[news.admin] summary of responses to my question on compressing /usr/spool/news

paul@vixie.UUCP (Paul Vixie Esq) (05/25/87)

Well, okay, this is a very late summary of the responses to my question,
"should we compress news in the spool directories?"  The answer, it seems,
is "no".  Although I feel like I must have been pretty ambitious that day
to propose such a thing, I remain convinced that it would be an idea worth
trying.  If I try it, I'll let everybody know how it works out.

Since the commonest response was "that would take all kinds of CPU time for
the news readers", let me deal with that.  It takes MUCH LESS TIME to
uncompress than to compress something.  Try 'zcat' on a very long file, 
and you'll see what I mean.

The second-most-common response (subjectively) was "it would only be of
use on a small-disked, single-user system."  Well, that's me!  I have about
130Mb of disk, and 22Mb is taken up just keeping 7 days of news on line.
I'd like to have that other 10~12Mb for source code and other things ...

As for the complaint that compression doesn't help much with small files,
which most news articles are (small, that is), I don't know.  When you have
hundreds of files taking up tens of megabytes, a little bit would go a long
way.

Here are the responses, with headers and signatures pruned:
---------------------------------------------------------------------------
Organization: MECC Technical Services, St. Paul, MN
Date: 16 Apr 87 10:22:46 CST (Thu)
From: sewilco@meccts.MECC.COM (Scot E. Wilcoxon)

I've been thinking about the same thing for a while.

I think the articles should be compressed by replacing words and
phrases with short codes.  The `compress` program is a good
general-purpose tool, but one oriented specifically toward English can
do a good (better?) job.  Also, the news-reading programs need a
format which can be decoded quickly and cheaply.

If the codes happen to be similar to the escape sequences for macro
expansion of a terminal (say, the NAPLPS macros), expansion of the
text could even be done by a terminal or PC program.

For batching of such articles, the "sys" file entry could specify if
the other site can handle articles with this new compression.  If this
is the case, a new program can handle it instead of 'cunbatch'.
-------------------------------------------------------------------------
Date: Thu, 16 Apr 87 08:48:21 EDT
From: John Owens <sun!xanth.cs.odu.edu!john>

The biggest problem I see with your solution is the incredible use of
CPU time this would take whenever anyone read news.  I know that
sometimes, when I'm on a fast terminal, I'll skim through some
newsgroups with the space bar when I'm in a hurry, seeing if anything
catches my eye.  I wouldn't be able to do this with your scheme - it
would take at least a second or two to uncompress an article on a
moderately-loaded system, and would take much too long, and add much
too much to the load, on a heavily loaded system.
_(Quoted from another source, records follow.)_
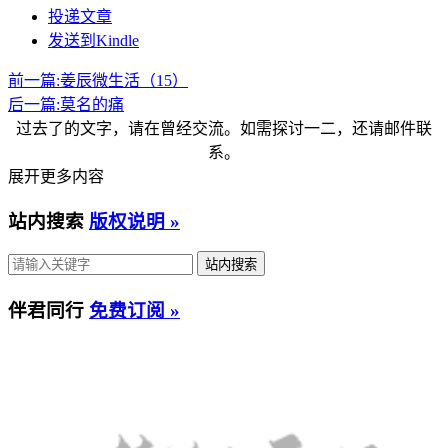
投递文章
发送到Kindle
前一篇:
姜辰微生活（15）
后一篇:
莫名的痛
过去了的文字，请在曾经交流。如需探讨一二，还请邮件联
系。
展开更多内容
站内搜索
版权说明 »
伴君同行
免费订阅 »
Of course, if you're reading news on a private system, like a PC
running Xenix, this wouldn't be as important, and since these systems
are the ones most likely to have a severe shortage of disk space, this
could work out after all.  I would suggest having the compressed data
in the article, and piping that part of the file through
compress/uncompress as needed - two files don't buy you anything,
since this is as easy as piping the entire file.
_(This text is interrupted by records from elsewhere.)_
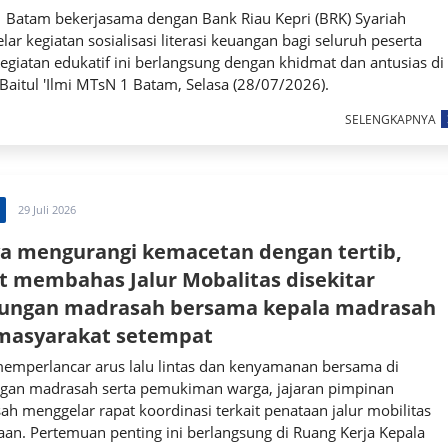
 Batam bekerjasama dengan Bank Riau Kepri (BRK) Syariah
ar kegiatan sosialisasi literasi keuangan bagi seluruh peserta
Kegiatan edukatif ini berlangsung dengan khidmat dan antusias di
Baitul 'Ilmi MTsN 1 Batam, Selasa (28/07/2026).
SELENGKAPNYA
29 Juli 2026
a mengurangi kemacetan dengan tertib,
t membahas Jalur Mobalitas disekitar
kungan madrasah bersama kepala madrasah
masyarakat setempat
emperlancar arus lalu lintas dan kenyamanan bersama di
ngan madrasah serta pemukiman warga, jajaran pimpinan
h menggelar rapat koordinasi terkait penataan jalur mobilitas
an. Pertemuan penting ini berlangsung di Ruang Kerja Kepala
An X-Compressed: header would be sufficient to mark compressed
articles, but please don't compress any article less than, say, 2 to 4
blocks!  Actually, you might want to have a configurable size beyond
which you compress the article - that would be more useful than a
per-newsgroup compression.  Each system could then decide what the
tradeoff point is - maybe only compress really large things, like
digests, source, and encoded binaries....

I presume you're volunteering to do the work.... :-)
---------------------------------------------------------------------------
From: <ames!rutgers!cbmvax!snark!eric>
Date: 16 Apr 87 10:09:11 EST (Thu)

The news rewrite I've been doing (TMN netnews) allows you to flag a group
'compressed', in which case all its messages are automatically stored
compressed, and uncompressed when a reader wants to look at them.

Unfortunately, this turns out not to be a big win. Most articles aren't
large enough so that compression makes a big difference.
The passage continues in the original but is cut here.